Martin Short, left, in conversation with Lorne Michaels at the Hollywood… (Chyna Photography )
Lorne Michaels may soon assume responsibilities as executive producer of "The Tonight Show" when Jimmy Fallon takes over as host next year, but don't expect him to abandon his baby just yet.
Michaels addressed the question floating around Hollywood at a Comedy On TV luncheon hosted by the Hollywood Radio and Television Society on Tuesday in Beverly Hills.
"As long as it's relevant, it should be on," Michaels said about the future of "Saturday Night Live." "I'll do it as long as I possibly can. I think that there will be a day when I'll look at it and say I don't have the edge I used to."
NBC's late-night kingpin, despite fervent interest behind the late-night shakeup, spoke little of his "SNL" pupil-turned-"Tonight Show" heir during his appearance — which was essentially a glamorized conversation with friend and former "SNL" regular Martin Short. The little attention Michaels did give the news focused on the decision to move "The Tonight Show" back to New York.

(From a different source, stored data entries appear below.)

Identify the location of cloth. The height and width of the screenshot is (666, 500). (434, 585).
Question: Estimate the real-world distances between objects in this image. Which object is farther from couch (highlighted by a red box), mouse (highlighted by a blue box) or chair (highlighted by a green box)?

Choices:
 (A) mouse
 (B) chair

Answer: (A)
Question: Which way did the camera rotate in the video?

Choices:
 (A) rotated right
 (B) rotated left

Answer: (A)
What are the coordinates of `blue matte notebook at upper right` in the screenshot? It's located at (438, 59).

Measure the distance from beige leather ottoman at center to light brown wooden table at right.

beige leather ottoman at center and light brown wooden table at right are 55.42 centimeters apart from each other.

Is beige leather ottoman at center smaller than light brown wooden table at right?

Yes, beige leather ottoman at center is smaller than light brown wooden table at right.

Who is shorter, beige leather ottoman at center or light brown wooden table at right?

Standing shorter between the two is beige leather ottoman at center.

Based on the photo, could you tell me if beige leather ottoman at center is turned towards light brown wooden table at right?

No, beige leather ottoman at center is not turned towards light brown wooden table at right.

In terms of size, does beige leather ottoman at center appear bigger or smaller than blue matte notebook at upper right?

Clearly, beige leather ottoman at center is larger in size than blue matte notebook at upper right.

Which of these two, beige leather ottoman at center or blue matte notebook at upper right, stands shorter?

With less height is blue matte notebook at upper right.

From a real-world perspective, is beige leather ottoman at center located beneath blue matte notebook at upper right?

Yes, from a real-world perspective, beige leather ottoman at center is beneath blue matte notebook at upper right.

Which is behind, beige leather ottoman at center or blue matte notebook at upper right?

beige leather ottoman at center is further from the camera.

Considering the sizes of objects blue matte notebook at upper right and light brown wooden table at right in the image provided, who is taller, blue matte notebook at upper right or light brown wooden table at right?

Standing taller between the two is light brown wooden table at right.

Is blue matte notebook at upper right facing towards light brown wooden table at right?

"Jimmy's from New York, the show appeals to New York," he said of "The Tonight Show," which has operated out of Burbank for more than four decades. "I think New York is different from when Carson left."
And, hey, is he really the czar of late night, Short asked? "It worked out that way," Michaels quipped. Indeed, Michaels will have a monopoly on the network's 11:30 slot-- except Sundays, at least, for now! And he was rumored to have even more hours under his belt, with talk that Alec Baldwin would also get in the late-night game under Michaels' rule — an idea that was quickly shot down by NBC.
The event, though, began with a somber and poignant discussion on "SNL" and its handling of tragedies that shake America, with Short referring to how the late-night sketch show addressed the Newtown shootings — though the topic took on a more timely sentiment given the recent events in Boston. In the case of Newtown, "SNL" paid tribute to those killed during the shootout at Sandy Hook Elementary with the New York City Children's Chorus singing “Silent Night.”
"I think that what happens is, when you're doing live (television), you know that everyone knows that you're there, you can say something," he said. "Broadcast has an obligation and a responsibility to be present, to be connected to what is going on. And that is, you can't divide everything into news and entertainment. When something that big happens, you have to address it."
No word on whether the show has plans to address the Boston bombings, according to the network; the show is in reruns for the next two weeks.